Date of Award

5-2019

Document Type

Thesis campus only

Department

Chemistry

First Advisor

Adam R. Urbach

Abstract

Chemists have long attempted to prepare synthetic receptors (SRs) that can bind natural targets with the high affinities and fidelities that antibodies bind antigens. This work describes the molecular recognition of methionine-terminated peptides by the SR cucurbit[8]uril (Q8) in aqueous solution with sub-micromolar affinity. Prior work established that Q8 binds with high affinity to peptides containing N-terminal aromatic amino acids, either by the simultaneous binding of two aromatic residues, one from each of two different peptides, or by the simultaneous binding of an aromatic residue and its immediate neighbor on the same peptide. The additional binding interface of two neighboring residues suggested the possibility of targeting nonaromatic peptides, which have thus far bound only weakly to SRs. A peptide library designed to test this hypothesis was synthesized and screened qualitatively for Q8 binding using a fluorescent indicator displacement assay. Additionally, the same peptide library was screened for binding to the acyclic cucurbit[n]uril-type receptors Zhang1 and Motor2, which have gained recent interest in solubilizing pharmaceutical drugs, but have not been fundamentally studied in peptide recognition. Although multiple peptides were found to potentially bind Zhang1 and Motor2, the screen results for Q8 prompted immediate follow up.

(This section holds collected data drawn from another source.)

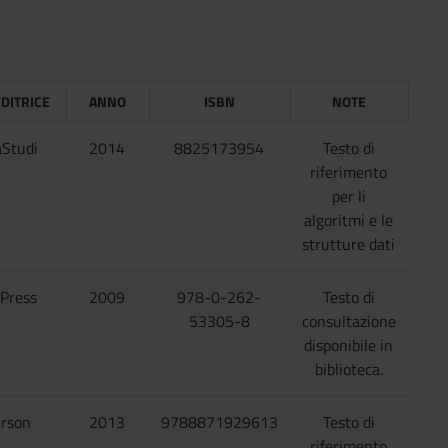
EDITRICE
ANNO
ISBN
NOTE
àStudi
2014
8825173954
Testo di
riferimento
per li
algoritmi e le
strutture dati
Press
2009
978-0-262-
Testo di
53305-8
consultazione
disponibile in
biblioteca.
rson
2013
9788871929613
Testo di
riferimento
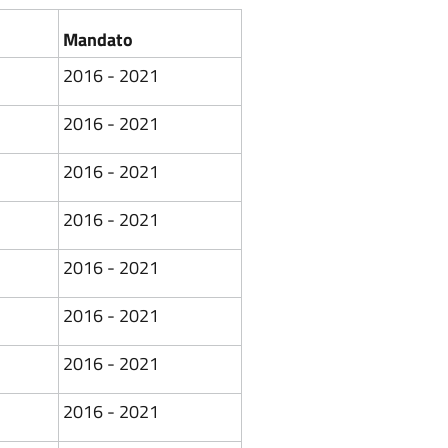
Mandato
2016 - 2021
2016 - 2021
2016 - 2021
2016 - 2021
2016 - 2021
2016 - 2021
2016 - 2021
2016 - 2021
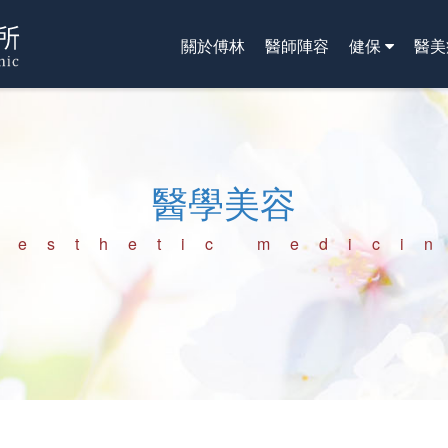
關於傅林
醫師陣容
健保
醫美
醫學美容
Aesthetic medici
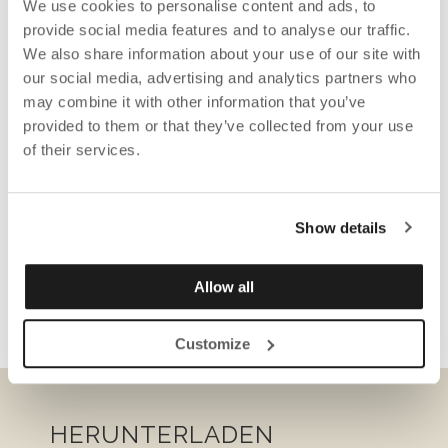
We use cookies to personalise content and ads, to
provide social media features and to analyse our traffic.
We also share information about your use of our site with
our social media, advertising and analytics partners who
may combine it with other information that you’ve
provided to them or that they’ve collected from your use
of their services.
Show details
Allow all
Customize
HERUNTERLADEN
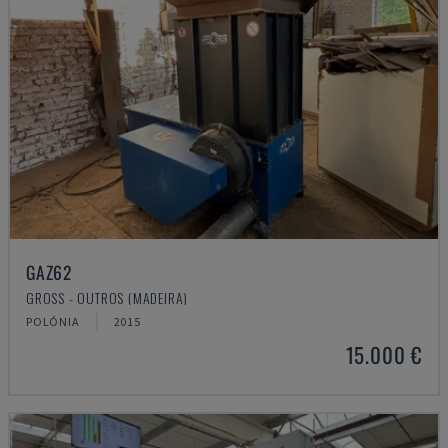
GAZ62
GROSS - OUTROS (MADEIRA)
POLÓNIA
2015
15.000 €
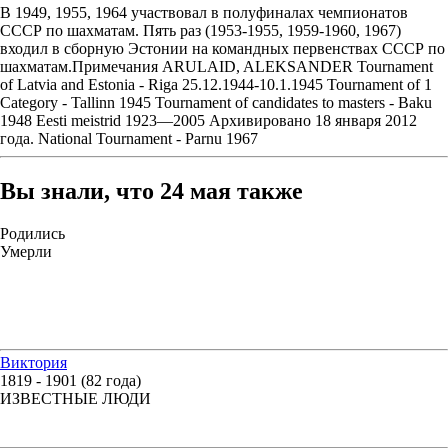
В 1949, 1955, 1964 участвовал в полуфиналах чемпионатов
СССР по шахматам. Пять раз (1953-1955, 1959-1960, 1967)
входил в сборную Эстонии на командных первенствах СССР по
шахматам.Примечания ARULAID, ALEKSANDER Tournament
of Latvia and Estonia - Riga 25.12.1944-10.1.1945 Tournament of 1
Category - Tallinn 1945 Tournament of candidates to masters - Baku
1948 Eesti meistrid 1923—2005 Архивировано 18 января 2012
года. National Tournament - Parnu 1967
Вы знали, что 24 мая также
Родились
Умерли
Виктория
1819 - 1901 (82 года)
ИЗВЕСТНЫЕ ЛЮДИ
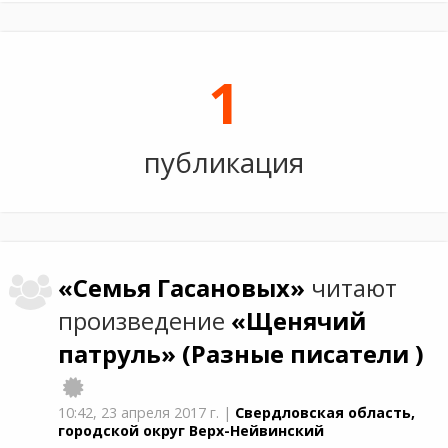
1
публикация
«Семья Гасановых»
читают
произведение
«Щенячий
патруль»
(Разные писатели )
10:42,
23 апреля 2017 г.
|
Свердловская область,
городской округ Верх-Нейвинский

The large fluorescence response observed for several Met-terminated peptides suggested strong binding to Q8 and was confirmed quantitatively using isothermal titration calorimetry (ITC). The discovery of high affinity binding to Met-terminated peptides and, more generally, to non-aromatic peptides prompted a detailed investigation of the determinants of binding in this system using ITC, ESI-TOF-MS, and 1H NMR spectroscopy for 25 purified peptides. The studies establish the sequence determinants required for high-affinity binding of Met-terminated peptides and demonstrate that cucurbit[n]uril-mediated peptide recognition does not require an aromatic residue for high affinity. These results, combined with the known ability of cucurbit[n]urils to target N-termini and disordered loops in folded proteins, suggest that Q8 could be used to target Met-terminated proteins. In order to test this hypothesis, we are now engineering minimal affinity tags on human carbonic anhydrase-II (HCA). In our cloning and expression strategy, HCA is designed to contain an N-terminal purification tag followed by an intein sequence, which cleaves itself after purification to leave an exposed, N-terminal Q8 binding site. This work describes the successful cloning of the HCA gene into the inteincontaining plasmid. Expression of the recombinant HCA proteins is now underway and binding studies with Q8 will be pursued.